**Assigned task**
Repeat the entries that follow from start to finish, keeping every character.

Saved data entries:
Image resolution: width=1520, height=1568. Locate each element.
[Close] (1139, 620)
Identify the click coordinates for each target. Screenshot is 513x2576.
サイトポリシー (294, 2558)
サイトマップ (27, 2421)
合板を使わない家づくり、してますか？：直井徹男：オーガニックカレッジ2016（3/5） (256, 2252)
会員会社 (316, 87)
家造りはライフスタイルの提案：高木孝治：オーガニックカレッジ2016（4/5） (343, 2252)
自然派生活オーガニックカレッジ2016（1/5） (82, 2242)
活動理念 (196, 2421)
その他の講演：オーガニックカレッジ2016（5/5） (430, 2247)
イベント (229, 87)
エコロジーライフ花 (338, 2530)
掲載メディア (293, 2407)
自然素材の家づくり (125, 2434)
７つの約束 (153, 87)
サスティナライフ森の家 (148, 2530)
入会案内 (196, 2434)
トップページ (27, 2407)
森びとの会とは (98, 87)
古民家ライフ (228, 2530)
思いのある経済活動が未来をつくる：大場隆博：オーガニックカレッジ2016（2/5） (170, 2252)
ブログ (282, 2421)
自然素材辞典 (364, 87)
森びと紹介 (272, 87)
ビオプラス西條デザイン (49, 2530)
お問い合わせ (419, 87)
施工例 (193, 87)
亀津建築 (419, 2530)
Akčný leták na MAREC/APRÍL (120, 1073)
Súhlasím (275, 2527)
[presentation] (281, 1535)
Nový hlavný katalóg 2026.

**Response for this exercise**
Image resolution: width=1520, height=1568. Locate each element.
[Close] (1139, 620)
Identify the click coordinates for each target. Screenshot is 513x2576.
サイトポリシー (294, 2558)
サイトマップ (27, 2421)
合板を使わない家づくり、してますか？：直井徹男：オーガニックカレッジ2016（3/5） (256, 2252)
会員会社 (316, 87)
家造りはライフスタイルの提案：高木孝治：オーガニックカレッジ2016（4/5） (343, 2252)
自然派生活オーガニックカレッジ2016（1/5） (82, 2242)
活動理念 (196, 2421)
その他の講演：オーガニックカレッジ2016（5/5） (430, 2247)
イベント (229, 87)
エコロジーライフ花 (338, 2530)
掲載メディア (293, 2407)
自然素材の家づくり (125, 2434)
７つの約束 (153, 87)
サスティナライフ森の家 (148, 2530)
入会案内 (196, 2434)
トップページ (27, 2407)
森びとの会とは (98, 87)
古民家ライフ (228, 2530)
思いのある経済活動が未来をつくる：大場隆博：オーガニックカレッジ2016（2/5） (170, 2252)
ブログ (282, 2421)
自然素材辞典 (364, 87)
森びと紹介 (272, 87)
ビオプラス西條デザイン (49, 2530)
お問い合わせ (419, 87)
施工例 (193, 87)
亀津建築 (419, 2530)
Akčný leták na MAREC/APRÍL (120, 1073)
Súhlasím (275, 2527)
[presentation] (281, 1535)
Nový hlavný katalóg 2026.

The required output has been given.